Sunday, 3 April 2016

Stranger Games

The 2016 Board Game Studies Colloquium is to be hosted at The German Games Archive in Nuremberg.

I'll be giving a paper on the spintriae, curious Roman tokens from the first century AD with an erotic image on one side and a number on the other that are often referred to as "brothel tokens".

They are of interest to games scholars because one idea about their use is that they may have been used as games pieces.

My presentation, "Stranger Games: The Life and Times of the Spintriae" will review the evidence

Monday, 30 November 2015

Strange Games

After I had agreed to organise the 2014 Board Game Studies Colloquium at UCS, it dawned on me that I probably ought to contribute a paper to the event.
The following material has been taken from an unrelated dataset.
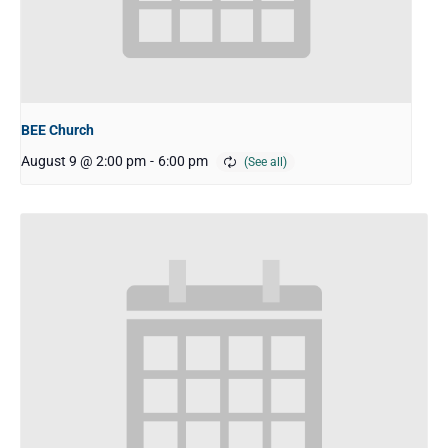
BEE Church
August 9 @ 2:00 pm
-
6:00 pm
A version of the paper was accepted for publication in the Board Game Studies Journal and can be found here: Duggan, E. (2015) "Strange Games: Some Iron Age examples of a four-player board game?". Board Game Studies Journal 9. pp 17 - 40

Stuck for a topic and pondering the possibilities, I recalled an odd and interesting display I had seen on a few visits to the British Museum and thought the game-related objects contained therein may merit some further investigation. That thought led me to the original archaeological report: Stead, I. (1967) "A La Tène III Burial at Welwyn Garden City". Archaeologia 101 pp. 1 – 62.

Following a footnote in Stead, I looked at some other archaeological artefacts and cobbled together a presentation for the colloquium: Strange Games: Some Iron Age examples of a four-player board game?. The presentation seemed to go quite well and I was pleased to be able to give the paper again at the “Jeux et Multiculturalitѐ” International Symposium at the Swiss Museum of Games as part of the Veni Vidi Ludique programme in October 2014.

Monday, 13 April 2015

Board Game Studies Colloquium: Swiss Museum of Games

Got up at 04.00 today to travel to the XVIII Board Game Studies Colloquium at the Swiss Museum of Games, where I am giving *two* papers: one is a solo contribution on Pervasive Games and the other is a collaborative undertaking on 3D-printed astragali.

Off the Board: A Brief Definition and History of Pervasive Games

Astragali: some observations on the anatomy of different mammalian species and their performance as 4-sided dice when thrown onto different surfaces in the form of either the original bone or 3-D printed models of them

I used Adobe Slate to create a blog of the trip to colloquium. The blog can be found here:#BGS2015

Monday, 12 January 2015

Game Developer: magazine archive

Game Developer ran from April 1994 to July 2013.  The magazine contains much of interest to game designers, and is the source of material reprinted elsewhere. (For example, Doug Church's "Formal Abstract Design Tools", which started as a talk at GDC, first appeared in printed form in the August 1999 issue of Game Developer; it was re-published as a Game Developer article on Gamasutra and is available in various forms on the web (including a powerpoint presentation by Earle E. Lane of Delta College) and it has also been re-printed in Salen and Zimmerman, eds (2006) The Game Design Reader: A Rules of Play Anthology).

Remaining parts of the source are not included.